╭─ DATA SHOWN
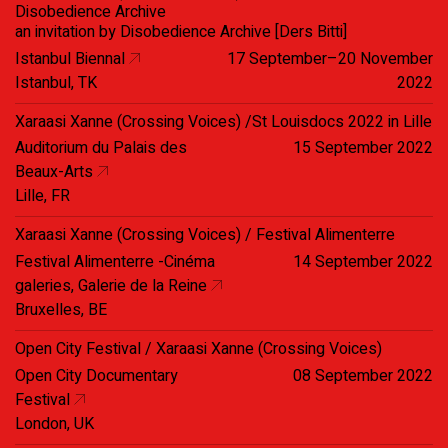
Disobedience Archive
an invitation by Disobedience Archive [Ders Bitti]
Istanbul Biennal
17 September–20 November
Istanbul, TK
2022
Xaraasi Xanne (Crossing Voices) /St Louisdocs 2022 in Lille
Auditorium du Palais des
15 September 2022
Beaux-Arts
Lille, FR
Xaraasi Xanne (Crossing Voices) / Festival Alimenterre
Festival Alimenterre -Cinéma
14 September 2022
galeries, Galerie de la Reine
Bruxelles, BE
Open City Festival / Xaraasi Xanne (Crossing Voices)
Open City Documentary
08 September 2022
Festival
London, UK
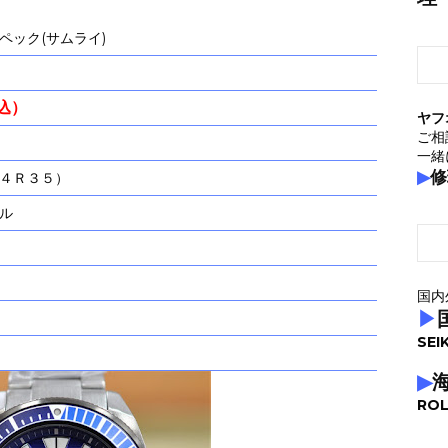
ペック(サムライ)
税込）
ヤフ
ご相
一緒
▶
修
４Ｒ３５）
ル
国内
▶
SEI
▶
ROL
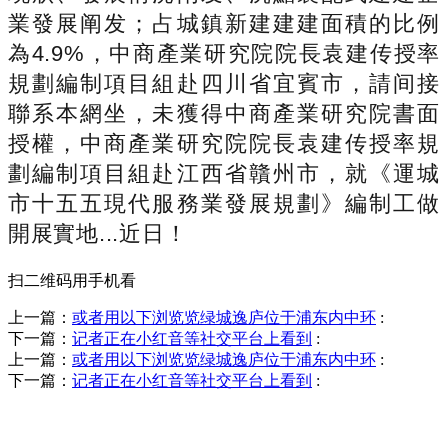
業發展阐发；占城鎮新建建建面積的比例
為4.9%，中商產業研究院院長袁建传授率
規劃編制項目組赴四川省宜賓市，請间接
聯系本網坐，未獲得中商產業研究院書面
授權，中商產業研究院院長袁建传授率規
劃編制項目組赴江西省贛州市，就《運城
市十五五現代服務業發展規劃》編制工做
開展實地...近日！
扫二维码用手机看
上一篇：
或者用以下浏览览绿城逸庐位于浦东内中环
:
下一篇：
记者正在小红音等社交平台上看到
:
上一篇：
或者用以下浏览览绿城逸庐位于浦东内中环
:
下一篇：
记者正在小红音等社交平台上看到
:
销售热线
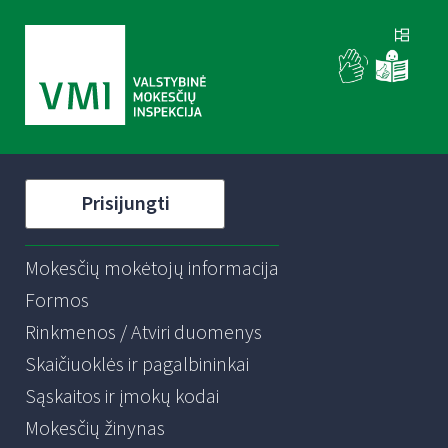
Prisijungti
Mokesčių mokėtojų informacija
Formos
Rinkmenos / Atviri duomenys
Skaičiuoklės ir pagalbininkai
Sąskaitos ir įmokų kodai
Mokesčių žinynas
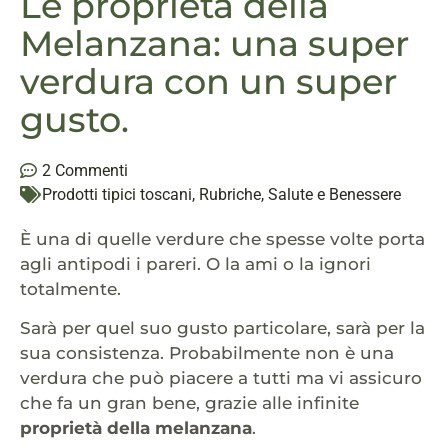
Le proprietà della
Melanzana: una super
verdura con un super
gusto.
2 Commenti
Prodotti tipici toscani
,
Rubriche
,
Salute e Benessere
È una di quelle verdure che spesse volte porta
agli antipodi i pareri. O la ami o la ignori
totalmente.
Sarà per quel suo gusto particolare, sarà per la
sua consistenza. Probabilmente non è una
verdura che può piacere a tutti ma vi assicuro
che fa un gran bene, grazie alle infinite
proprietà della melanzana
.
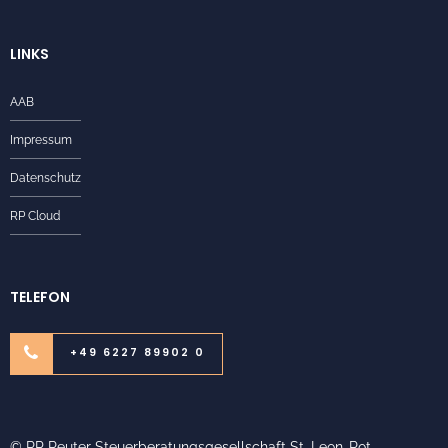
LINKS
AAB
Impressum
Datenschutz
RP Cloud
TELEFON
+49 6227 89902 0
© RP Reuter Steuerberatungsgesellschaft St. Leon-Rot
╰─
§ THE PROBLEM
Exactly the lines from the one with "授權，中商產業研究院院長袁建传授率規" through the end of the records are to be repeated, both ends included, and pictures are to be omitted.

§ SOLUTION TO THE PROBLEM
授權，中商產業研究院院長袁建传授率規
劃編制項目組赴江西省贛州市，就《運城
市十五五現代服務業發展規劃》編制工做
開展實地...近日！
扫二维码用手机看
上一篇：
或者用以下浏览览绿城逸庐位于浦东内中环
:
下一篇：
记者正在小红音等社交平台上看到
:
上一篇：
或者用以下浏览览绿城逸庐位于浦东内中环
:
下一篇：
记者正在小红音等社交平台上看到
:
销售热线
Prisijungti
Mokesčių mokėtojų informacija
Formos
Rinkmenos / Atviri duomenys
Skaičiuoklės ir pagalbininkai
Sąskaitos ir įmokų kodai
Mokesčių žinynas
Le proprietà della
Melanzana: una super
verdura con un super
gusto.
2 Commenti
Prodotti tipici toscani
,
Rubriche
,
Salute e Benessere
È una di quelle verdure che spesse volte porta
agli antipodi i pareri. O la ami o la ignori
totalmente.
Sarà per quel suo gusto particolare, sarà per la
sua consistenza. Probabilmente non è una
verdura che può piacere a tutti ma vi assicuro
che fa un gran bene, grazie alle infinite
proprietà della melanzana
.
LINKS
AAB
Impressum
Datenschutz
RP Cloud
TELEFON
+49 6227 89902 0
© RP Reuter Steuerberatungsgesellschaft St. Leon-Rot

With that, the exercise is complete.